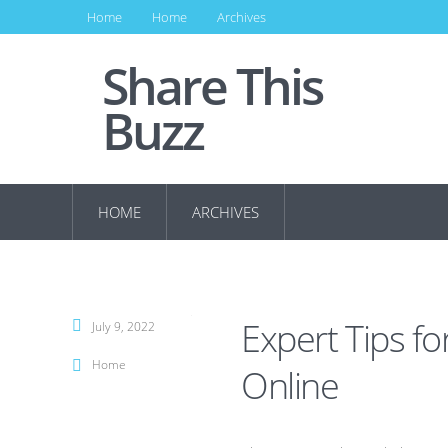
Home
Home
Archives
Share This
Buzz
HOME
ARCHIVES
Expert Tips fo
July 9, 2022
Home
Online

The task: Without the pictures, write out the entire listing exactly.

Written solution:
Home
Home
Archives
Share This
Buzz
HOME
ARCHIVES
Expert Tips fo
July 9, 2022
Home
Online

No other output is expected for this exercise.